Por: Juan Chiramberro
Se nos murió Gabriel García Márquez, y qué cosa extraña esto de adjuntarle el concepto de muerte a su nombre. Es que el tipo entendió mejor que nadie de qué trataba todo esto, y nos dejó naufragando, envueltos, una vez más, en este misterio real, tenebroso y maravilloso misterio, de ver cómo la carne desaparece ante nuestros ojos, sin más.
Nos preguntamos, entonces, qué habrá pasado por el pensamiento invisible que se escondió detrás de la inminente parte frontal de su cara en ese último instante de presencia. Con el cuerpo viejo y degastado, García Márquez pasó sus últimos meses deambulando entre la frontera que separa a lo de acá con lo de allá. Qué maravillosa obra hubiera salido de todo eso, cuántas respuestas hubiera resuelto y con cuántos acertijos nos hubiera hecho jugar. Pero el secreto se lo llevó consigo, porque de eso se trata el realismo mágico.

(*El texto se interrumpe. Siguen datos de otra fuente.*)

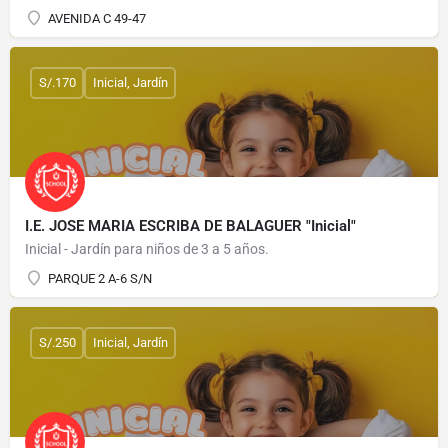
AVENIDA C 49-47
S/.170
Inicial, Jardín
I.E. JOSE MARIA ESCRIBA DE BALAGUER "Inicial"
Inicial - Jardín para niños de 3 a 5 años.
PARQUE 2 A-6 S/N
S/.250
Inicial, Jardín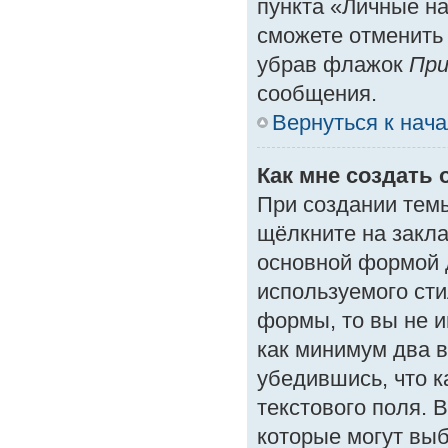
пункта «Личные на
сможете отменить
убрав флажок
При
сообщения.
Вернуться к нач
Как мне создать 
При создании тем
щёлкните на закл
основной формой 
используемого сти
формы, то вы не и
как минимум два в
убедившись, что к
текстового поля. 
которые могут вы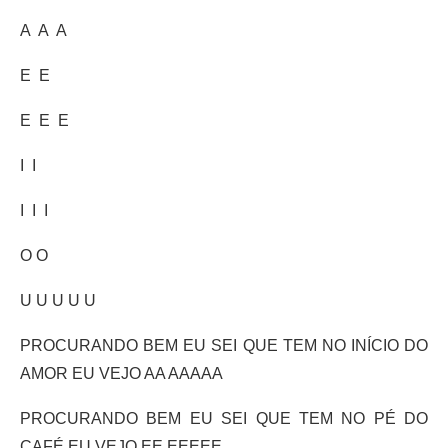
A A A
E E
E E E
I I
I I I
O O
U U U U U
PROCURANDO BEM EU SEI QUE TEM NO INÍCIO DO
AMOR EU VEJO AA AAAAA
PROCURANDO BEM EU SEI QUE TEM NO PÉ DO
CAFÉ EU VEJO EE EEEEE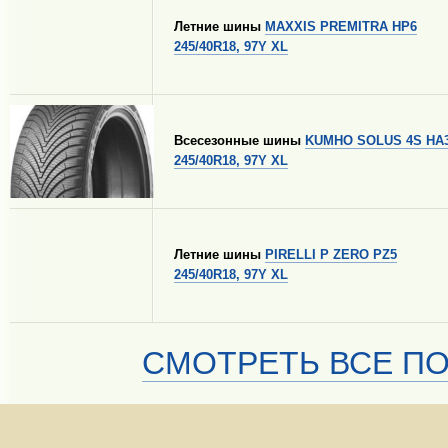
Летние шины
MAXXIS PREMITRA HP6
245/40R18, 97Y XL
Всесезонные шины
KUMHO SOLUS 4S HA
245/40R18, 97Y XL
Летние шины
PIRELLI P ZERO PZ5
245/40R18, 97Y XL
СМОТРЕТЬ ВСЕ ПО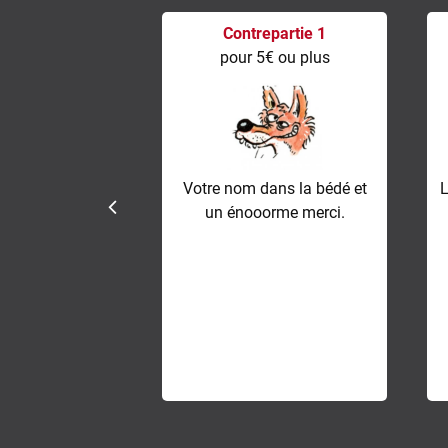
Contrepartie 1
pour 5€ ou plus
Votre nom dans la bédé et
L
un énooorme merci.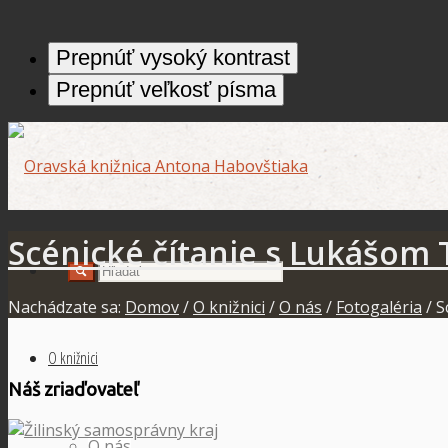
Prepnúť vysoký kontrast
Prepnúť veľkosť písma
Scénické čítanie s Lukášom
Nachádzate sa:
Domov
/
O knižnici
/
O nás
/
Fotogaléria
/
S
O knižnici
Náš zriaďovateľ
O nás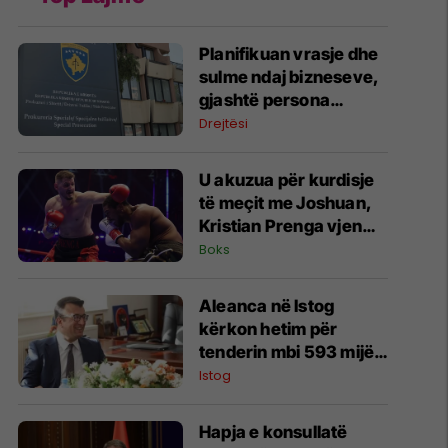
​Planifikuan vrasje dhe
sulme ndaj bizneseve,
gjashtë persona
përfundojnë nën
Drejtësi
aktakuzë
U akuzua për kurdisje
të meçit me Joshuan,
Kristian Prenga vjen
me reagim të ashpër
Boks
Aleanca në Istog
kërkon hetim për
tenderin mbi 593 mijë
euro në Vrellë,
Istog
përmend edhe
zhdukjen e një
Hapja e konsullatë
dokumenti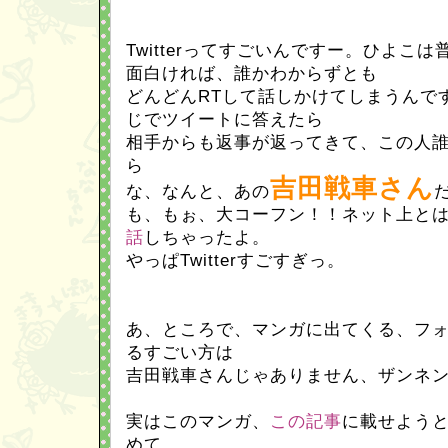
Twitterってすごいんですー。ひよこ
面白ければ、誰かわからずとも
どんどんRTして話しかけてしまうんで
じでツイートに答えたら
相手からも返事が返ってきて、この人
ら
吉田戦車さん
な、なんと、あの
も、もぉ、大コーフン！！ネット上と
話
しちゃったよ。
やっぱTwitterすごすぎっ。
あ、ところで、マンガに出てくる、フ
るすごい方は
吉田戦車さんじゃありません、ザンネ
実はこのマンガ、
この記事
に載せよう
めて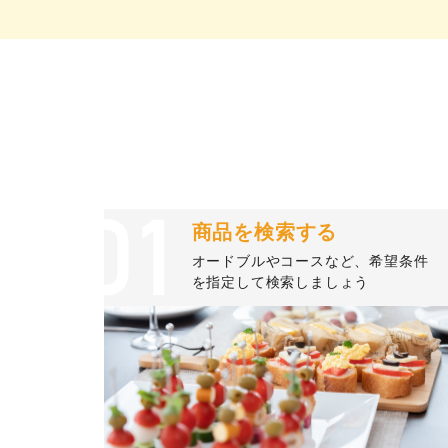
商品を検索する
オードブルやコースなど、希望条件
を指定して検索しましょう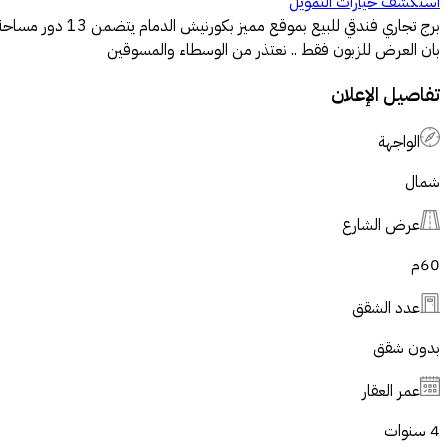
استكشف خيارات التمويل
بان العرض للزبون فقط .. نعتذر من الوسطاء والمسوقين
تفاصيل الإعلان
الواجهة
شمال
عرض الشارع
60
م
عدد الشقق
بدون شقق
عمر العقار
4 سنوات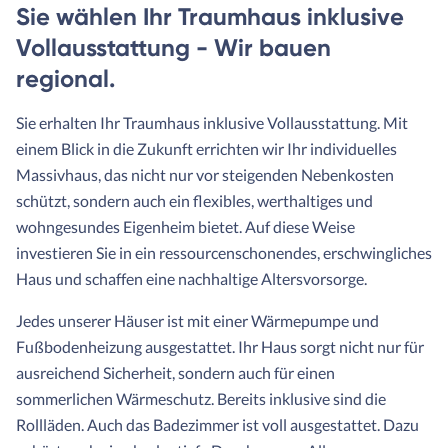
Sie wählen Ihr Traumhaus inklusive
Vollausstattung - Wir bauen
regional.
Sie erhalten Ihr Traumhaus inklusive Vollausstattung. Mit
einem Blick in die Zukunft errichten wir Ihr individuelles
Massivhaus, das nicht nur vor steigenden Nebenkosten
schützt, sondern auch ein flexibles, werthaltiges und
wohngesundes Eigenheim bietet. Auf diese Weise
investieren Sie in ein ressourcenschonendes, erschwingliches
Haus und schaffen eine nachhaltige Altersvorsorge.
Jedes unserer Häuser ist mit einer Wärmepumpe und
Fußbodenheizung ausgestattet. Ihr Haus sorgt nicht nur für
ausreichend Sicherheit, sondern auch für einen
sommerlichen Wärmeschutz. Bereits inklusive sind die
Rollläden. Auch das Badezimmer ist voll ausgestattet. Dazu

Nadie aprenderá nada de García Márquez si no está dispuesto a jugar al juego de la vida, si no adopta como parte de su propia realidad a todo ese gran misterio maravilloso que lo abraza. En el juego de García Márquez pierde el que hace de su historia un algo cotidiano, el que se conforma con las normas impuestas, pierde el que no dice nada y el que se queda sentado, pierde también el que se aburre de los días, el que no busca cambios radicales, el que no se enamora, pierde el aburrido, el ortodoxo, el clásico y el conservador, pierde el que no quiere naufragar y pierde el que no logra darse cuenta a tiempo de que la historia siempre tiende a ser cíclica, y, salvo que se interrumpa con un hecho revolucionario, así quedará.
Este es el primer día de los cien años de soledad que nos dejó.
La ciudad de La Plata, al igual que todos los pueblos unidos de Latinoamérica, encuentra parte de su identidad en la obra de García Márquez, y le escribe, y lo llora, por haber sido uno de los más grandes representantes de su verdad, de su real y mágica historia.